Science, vérité et démocratie[1]
Le monde a besoin de vérité, de science et de démocratie. Il n’y a pas de démocratie sans vérité, pas de politique de la vérité en dehors de la démocratie, pas de vérité sans la science, pas de science sans la norme de la vérité. Mais dans les faits, vérité, science et démocratie sont encore à la recherche de leur formule sociale.
Déchéance de scientificité
Sur Internet, par les réseaux sociaux, parfois dans les médias, se diffusent toutes sortes d’idées qui ont pour dénominateur commun de contester la science (officielle) sans être confirmée par elle. En voici un florilège, qui date de quelques années : en 2050, le monde va s’effondrer si le réchauffement climatique n’est pas contenu ; les vaccins sont dangereux pour les enfants ; les ondes du téléphone provoquent le cancer. Le phénomène est mondial. Aux Etats-Unis, le créationnisme est florissant : Dieu a créé la Terre il y a 6 000 ans, les animaux et les hommes au 6ème jour[2]. Mais le pays de Descartes n’est pas en reste. Selon une étude récente du CNRS et de Sciencespo Grenoble, respectivement 48% des collégiens catholiques et 72% des jeunes musulmans pour qui la religion est importante pensent que Dieu a créé directement les espèces vivantes. Et pour l’ensemble de la population, près de 1 français sur 10 estiment qu’il ne serait pas impossible que la Terre soit plate (platisme), 1 sur 3 ne croit pas que les vaccins soient sûrs, 21% sont perméables aux thèses complotistes, 11% pensent que le charbon est moins polluant que l’atome.

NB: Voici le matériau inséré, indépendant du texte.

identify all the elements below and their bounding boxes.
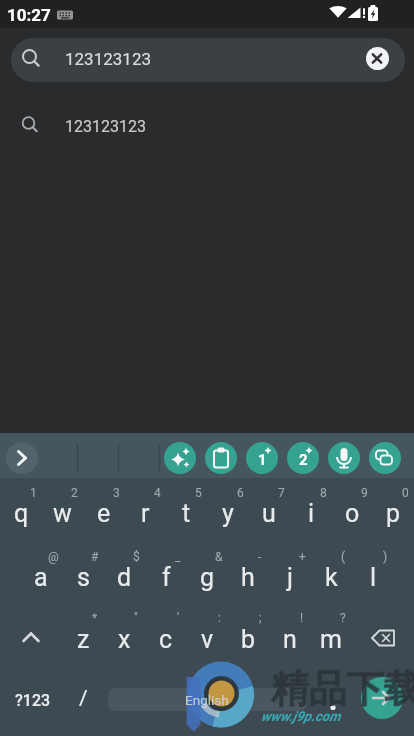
button[interactable] bbox=[352, 598, 414, 658]
staticText: 5 bbox=[195, 486, 202, 500]
button[interactable] bbox=[104, 598, 145, 658]
staticText: g bbox=[200, 563, 215, 592]
button[interactable] bbox=[207, 478, 248, 538]
staticText: $ bbox=[133, 550, 140, 564]
staticText: 7 bbox=[278, 486, 285, 500]
staticText: 3 bbox=[113, 486, 120, 500]
button[interactable] bbox=[352, 538, 393, 598]
staticText: t bbox=[182, 499, 191, 528]
button[interactable] bbox=[373, 478, 414, 538]
button[interactable] bbox=[62, 538, 103, 598]
staticText: m bbox=[320, 625, 342, 654]
staticText: c bbox=[159, 625, 173, 654]
staticText: 4 bbox=[154, 486, 161, 500]
staticText: English bbox=[185, 692, 229, 708]
button[interactable] bbox=[310, 668, 351, 728]
staticText: 0 bbox=[402, 486, 409, 500]
button[interactable] bbox=[164, 442, 196, 474]
staticText: v bbox=[201, 625, 214, 654]
staticText: q bbox=[14, 499, 29, 528]
button[interactable] bbox=[0, 96, 414, 152]
staticText: 2 bbox=[71, 486, 78, 500]
staticText: @ bbox=[48, 550, 59, 564]
staticText: English bbox=[185, 692, 229, 708]
staticText: p bbox=[386, 499, 401, 528]
button[interactable] bbox=[361, 677, 403, 719]
staticText: a bbox=[34, 563, 48, 592]
button[interactable] bbox=[11, 38, 405, 82]
button[interactable] bbox=[62, 598, 103, 658]
button[interactable] bbox=[228, 598, 269, 658]
staticText: 123123123 bbox=[65, 49, 151, 69]
button[interactable] bbox=[290, 478, 331, 538]
button[interactable] bbox=[328, 442, 360, 474]
button[interactable] bbox=[108, 688, 307, 711]
staticText: ) bbox=[383, 550, 388, 564]
staticText: x bbox=[118, 625, 131, 654]
button[interactable] bbox=[21, 538, 62, 598]
staticText: 2 bbox=[299, 451, 308, 469]
staticText: 6 bbox=[237, 486, 244, 500]
button[interactable] bbox=[186, 538, 227, 598]
staticText: " bbox=[134, 611, 138, 625]
button[interactable] bbox=[186, 598, 227, 658]
staticText: * bbox=[92, 611, 98, 625]
staticText: ' bbox=[177, 611, 180, 625]
button[interactable] bbox=[62, 668, 103, 728]
button[interactable] bbox=[228, 538, 269, 598]
button[interactable] bbox=[366, 47, 389, 70]
staticText: 123123123 bbox=[65, 117, 146, 136]
staticText: + bbox=[299, 550, 306, 564]
staticText: f bbox=[162, 563, 171, 592]
button[interactable] bbox=[104, 538, 145, 598]
button[interactable] bbox=[269, 538, 310, 598]
staticText: / bbox=[79, 686, 88, 711]
staticText: ! bbox=[300, 611, 304, 625]
staticText: & bbox=[215, 550, 223, 564]
staticText: n bbox=[283, 625, 297, 654]
button[interactable] bbox=[311, 538, 352, 598]
staticText: u bbox=[262, 499, 276, 528]
button[interactable] bbox=[166, 478, 207, 538]
staticText: 9 bbox=[361, 486, 368, 500]
staticText: e bbox=[97, 499, 111, 528]
staticText: i bbox=[308, 499, 315, 528]
button[interactable] bbox=[0, 478, 41, 538]
staticText: 精品下载 bbox=[272, 665, 414, 712]
button[interactable] bbox=[269, 598, 310, 658]
button[interactable] bbox=[311, 598, 352, 658]
staticText: ?123 bbox=[15, 691, 51, 710]
staticText: d bbox=[117, 563, 132, 592]
staticText: r bbox=[141, 499, 150, 528]
staticText: ; bbox=[259, 611, 262, 625]
button[interactable] bbox=[205, 442, 237, 474]
staticText: z bbox=[77, 625, 90, 654]
staticText: j bbox=[287, 563, 293, 592]
button[interactable] bbox=[246, 442, 278, 474]
staticText: o bbox=[345, 499, 360, 528]
button[interactable] bbox=[287, 442, 319, 474]
button[interactable] bbox=[124, 478, 165, 538]
staticText: - bbox=[258, 550, 262, 564]
staticText: 1 bbox=[30, 486, 37, 500]
button[interactable] bbox=[145, 538, 186, 598]
staticText: _ bbox=[175, 550, 181, 564]
button[interactable] bbox=[248, 478, 289, 538]
staticText: h bbox=[241, 563, 255, 592]
staticText: # bbox=[91, 550, 99, 564]
button[interactable] bbox=[0, 668, 62, 728]
button[interactable] bbox=[145, 598, 186, 658]
button[interactable] bbox=[0, 598, 62, 658]
button[interactable] bbox=[41, 478, 82, 538]
staticText: 8 bbox=[320, 486, 327, 500]
staticText: y bbox=[222, 499, 234, 528]
button[interactable] bbox=[6, 442, 38, 474]
staticText: w bbox=[53, 499, 72, 528]
button[interactable] bbox=[83, 478, 124, 538]
button[interactable] bbox=[331, 478, 372, 538]
staticText: ( bbox=[341, 550, 346, 564]
button[interactable] bbox=[369, 442, 401, 474]
staticText: k bbox=[325, 563, 338, 592]
staticText: l bbox=[370, 563, 377, 592]
staticText: 1 bbox=[258, 451, 267, 469]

Tous ces exemples ne sont sans doute pas du même ordre puisque s’y mélangent de l’anti-science et ce qu’on peut nommer l’alter-science. Soutenir que la Terre est plate est une contre-vérité scientifique (anti-science) : professer la collapsologie (collaps : qui s’effondre d’un seul coup) est une conjecture non scientifique sur la base d’éléments scientifiques (alter-science). Mais ils attestent la montée d’un nouvel obscurantisme qui signe la fin des Lumières qui reposaient sur la certitude de pouvoir distinguer entre le savoir et la croyance, la raison et l’irrationnel. La vérité et la liberté devaient marcher d’un seul pas et d’une même allure qu’on appelait alors le progrès : c’est la vérité qui libère, l’ignorance qui aliène. L’humanité n’est accablée que par le poids des préjugés. Or le seul moyen de les vaincre et de rendre les hommes libres, individuellement et collectivement, est de favoriser l’usage critique de la raison et l’essor des sciences. Raison, donc savoir, donc vérité, donc liberté. L’équation était heureuse.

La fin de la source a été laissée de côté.